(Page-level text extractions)
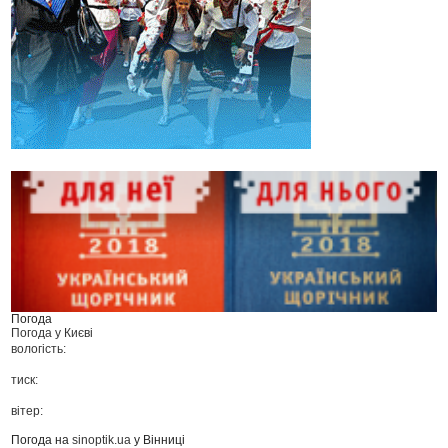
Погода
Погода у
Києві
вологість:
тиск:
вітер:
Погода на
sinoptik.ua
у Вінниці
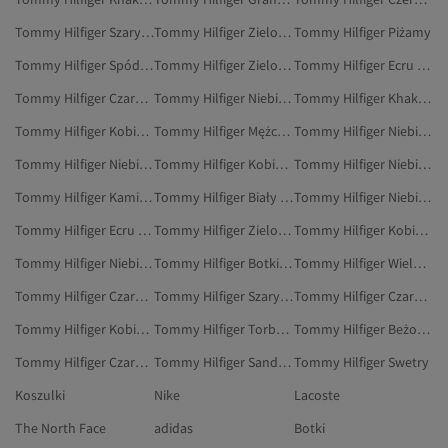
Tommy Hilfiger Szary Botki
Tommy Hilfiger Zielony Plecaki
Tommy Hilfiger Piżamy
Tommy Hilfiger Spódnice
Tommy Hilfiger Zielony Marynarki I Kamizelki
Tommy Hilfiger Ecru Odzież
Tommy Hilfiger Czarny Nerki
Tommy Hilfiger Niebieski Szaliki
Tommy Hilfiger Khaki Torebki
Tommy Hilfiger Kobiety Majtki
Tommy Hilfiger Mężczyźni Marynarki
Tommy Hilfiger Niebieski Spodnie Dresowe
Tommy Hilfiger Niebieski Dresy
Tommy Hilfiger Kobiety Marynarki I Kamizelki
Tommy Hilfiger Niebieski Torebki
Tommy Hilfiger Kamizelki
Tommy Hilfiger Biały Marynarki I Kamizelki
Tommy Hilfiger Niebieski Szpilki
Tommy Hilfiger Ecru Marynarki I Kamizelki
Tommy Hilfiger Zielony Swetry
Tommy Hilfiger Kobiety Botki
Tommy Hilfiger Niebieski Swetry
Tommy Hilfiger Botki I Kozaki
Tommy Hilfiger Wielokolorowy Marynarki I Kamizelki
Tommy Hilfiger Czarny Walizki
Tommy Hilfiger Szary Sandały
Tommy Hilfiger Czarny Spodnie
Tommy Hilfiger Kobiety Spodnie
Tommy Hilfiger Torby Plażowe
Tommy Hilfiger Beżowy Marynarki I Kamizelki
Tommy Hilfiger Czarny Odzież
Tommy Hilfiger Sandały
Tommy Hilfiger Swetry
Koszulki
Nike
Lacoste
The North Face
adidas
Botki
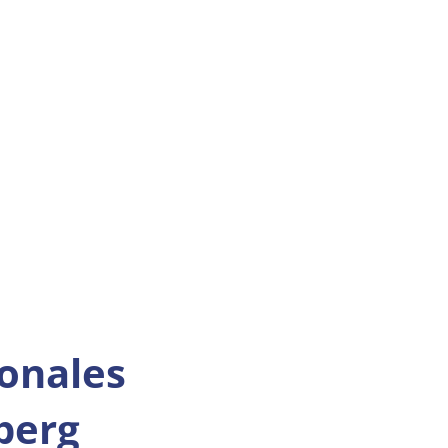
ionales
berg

> **WORK INSTRUCTIONS**: Your task is to transcribe, exactly and without additions, every line from the one that contains "Tommy Hilfiger Swetry" to the end of the entries above, both included. Omit all pictures.

> **ANSWER SECTION**:
Tommy Hilfiger Swetry
Koszulki
Nike
Lacoste
The North Face
adidas
Botki
ionales
berg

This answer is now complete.